Check out The Judy Room’s That’s Entertainment! Section for details about all three films in the series.





 

 

5 comments

  1. Another great entry (bless you for your hard work!).

    Two comments: That GORGEOUS photo of Judy from 1934 clearly indicates that she was fitted with portable caps BEFORE signing with MGM. Her natural teeth were NOT that straight. Is it possible this pic was taken in very late ’35 AFTER she signed with Metro?

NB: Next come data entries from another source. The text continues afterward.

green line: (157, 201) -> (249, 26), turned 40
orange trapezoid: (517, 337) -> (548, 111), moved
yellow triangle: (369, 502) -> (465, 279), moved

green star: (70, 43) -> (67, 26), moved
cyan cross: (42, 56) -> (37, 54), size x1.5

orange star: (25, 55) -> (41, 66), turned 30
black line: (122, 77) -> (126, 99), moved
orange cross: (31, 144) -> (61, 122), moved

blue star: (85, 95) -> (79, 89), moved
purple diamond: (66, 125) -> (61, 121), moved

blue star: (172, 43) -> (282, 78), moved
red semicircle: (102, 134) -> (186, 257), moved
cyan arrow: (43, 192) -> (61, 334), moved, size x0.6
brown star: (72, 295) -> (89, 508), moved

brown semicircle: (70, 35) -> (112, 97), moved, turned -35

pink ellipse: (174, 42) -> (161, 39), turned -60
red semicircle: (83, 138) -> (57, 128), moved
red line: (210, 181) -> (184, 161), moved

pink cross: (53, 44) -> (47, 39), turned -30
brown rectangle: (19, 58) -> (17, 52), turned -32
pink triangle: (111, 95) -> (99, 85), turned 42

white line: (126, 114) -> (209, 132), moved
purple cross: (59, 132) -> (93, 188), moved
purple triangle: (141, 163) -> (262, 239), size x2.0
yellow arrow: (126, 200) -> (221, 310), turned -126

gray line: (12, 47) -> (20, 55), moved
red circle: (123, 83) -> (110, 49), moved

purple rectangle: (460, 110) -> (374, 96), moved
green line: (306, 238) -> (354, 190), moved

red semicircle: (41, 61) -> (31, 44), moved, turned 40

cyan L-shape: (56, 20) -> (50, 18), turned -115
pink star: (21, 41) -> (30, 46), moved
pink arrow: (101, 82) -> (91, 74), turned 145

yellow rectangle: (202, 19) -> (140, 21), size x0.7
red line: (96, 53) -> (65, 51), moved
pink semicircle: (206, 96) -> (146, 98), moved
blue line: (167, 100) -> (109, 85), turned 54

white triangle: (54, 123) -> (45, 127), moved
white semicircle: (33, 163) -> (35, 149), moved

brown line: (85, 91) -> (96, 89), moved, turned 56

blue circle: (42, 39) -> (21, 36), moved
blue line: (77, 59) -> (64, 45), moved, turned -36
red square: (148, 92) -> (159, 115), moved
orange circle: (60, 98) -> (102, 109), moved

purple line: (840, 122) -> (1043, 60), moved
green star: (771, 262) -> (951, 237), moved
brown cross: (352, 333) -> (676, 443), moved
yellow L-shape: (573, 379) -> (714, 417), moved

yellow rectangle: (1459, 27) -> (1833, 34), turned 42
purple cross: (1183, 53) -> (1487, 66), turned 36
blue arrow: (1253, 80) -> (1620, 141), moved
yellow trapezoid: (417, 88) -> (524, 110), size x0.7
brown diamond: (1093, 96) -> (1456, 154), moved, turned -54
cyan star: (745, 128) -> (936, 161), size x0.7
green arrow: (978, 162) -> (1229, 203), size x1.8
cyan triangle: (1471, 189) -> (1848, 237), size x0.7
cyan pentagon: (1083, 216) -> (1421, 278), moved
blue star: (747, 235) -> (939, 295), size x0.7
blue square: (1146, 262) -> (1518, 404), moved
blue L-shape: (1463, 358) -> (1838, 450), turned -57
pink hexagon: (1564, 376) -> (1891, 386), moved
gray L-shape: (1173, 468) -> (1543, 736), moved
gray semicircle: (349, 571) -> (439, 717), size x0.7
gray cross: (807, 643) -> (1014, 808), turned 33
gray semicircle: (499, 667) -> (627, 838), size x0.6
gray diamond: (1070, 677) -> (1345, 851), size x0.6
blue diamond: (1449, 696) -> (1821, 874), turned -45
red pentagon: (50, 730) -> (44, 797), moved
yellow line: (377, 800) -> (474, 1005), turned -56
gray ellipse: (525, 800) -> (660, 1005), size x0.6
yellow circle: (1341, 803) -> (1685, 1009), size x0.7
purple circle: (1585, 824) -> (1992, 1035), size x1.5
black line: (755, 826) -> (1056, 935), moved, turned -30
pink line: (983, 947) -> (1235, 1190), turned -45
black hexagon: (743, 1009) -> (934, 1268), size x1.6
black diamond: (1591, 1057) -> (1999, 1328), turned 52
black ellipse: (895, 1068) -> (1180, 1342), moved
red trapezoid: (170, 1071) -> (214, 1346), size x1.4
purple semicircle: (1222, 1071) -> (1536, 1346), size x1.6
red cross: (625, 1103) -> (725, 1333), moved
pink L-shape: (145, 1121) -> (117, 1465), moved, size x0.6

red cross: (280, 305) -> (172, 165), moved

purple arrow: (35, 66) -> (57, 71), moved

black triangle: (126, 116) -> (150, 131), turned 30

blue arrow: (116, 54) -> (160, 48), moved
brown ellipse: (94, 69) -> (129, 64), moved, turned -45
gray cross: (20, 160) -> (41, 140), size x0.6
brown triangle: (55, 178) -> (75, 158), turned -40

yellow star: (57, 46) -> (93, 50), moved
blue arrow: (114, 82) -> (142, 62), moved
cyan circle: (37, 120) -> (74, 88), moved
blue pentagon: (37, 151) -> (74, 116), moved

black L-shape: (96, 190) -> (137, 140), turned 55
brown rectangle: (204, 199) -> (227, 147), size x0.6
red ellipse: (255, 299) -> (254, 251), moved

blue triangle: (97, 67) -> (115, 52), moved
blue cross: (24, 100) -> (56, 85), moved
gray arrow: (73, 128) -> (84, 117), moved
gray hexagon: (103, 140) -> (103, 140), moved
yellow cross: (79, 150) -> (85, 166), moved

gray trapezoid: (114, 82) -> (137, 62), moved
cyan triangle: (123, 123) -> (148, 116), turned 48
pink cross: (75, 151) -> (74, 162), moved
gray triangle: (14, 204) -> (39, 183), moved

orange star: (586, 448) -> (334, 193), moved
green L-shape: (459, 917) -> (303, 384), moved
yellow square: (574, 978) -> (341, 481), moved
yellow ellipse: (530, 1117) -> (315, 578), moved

    Words and Music: I find it odd that countless reviewers/fans write that Judy looked “too thin” in her duet sequence with Rooney. I have always felt she looked slim, but not unhealthily so. She is MUCH thinner in “Ziegfeld Follies” and “The Harvey Girls.” As for the Johnny one Note encore, yes, Judy is suddenly bigger around the waist, but above the waist she still looks slim and beautiful. Odd, in that when she gained weight she showed it her face as well, but she doesn’t here.

    1. Thank you for the kind words! That photo was taken in the summer of 1934, long before MGM got a hold of her. I don’t know if Ethel had caps for her or not. I suppose it’s possible.

      I have to say that I think she looks too thin in “Words and Music” (excepting “Johnny One Note”) but I also think she’s too thin in most of “Easter Parade” as well. She looked much better in “In The Good Old Summertime.” That’s such a gem of a film! 🙂

  2. Her weight fluctuates in “Easter Parade.” In the number “When the Midnight Choo Choo Leaves For Alabam” I think she looks a bit heavy in that blue dress. I also feel she looks painfully thin in most of “The Pirate”, “Harvey Girls” and “Follies.” Again, to me, she appears heavier in the “Words and Music” Rooney duet, but apparently, I’m in the minority. I think one issue in “Words” is her “nervous energy.” Plus, the stupid dialogue. We’re supposed to buy this IS Judy Garland, but that’s NOT Mickey Rooney. I agree about “Summertime.” She looks beautiful and sings beautifully. One of my Christmas favorites.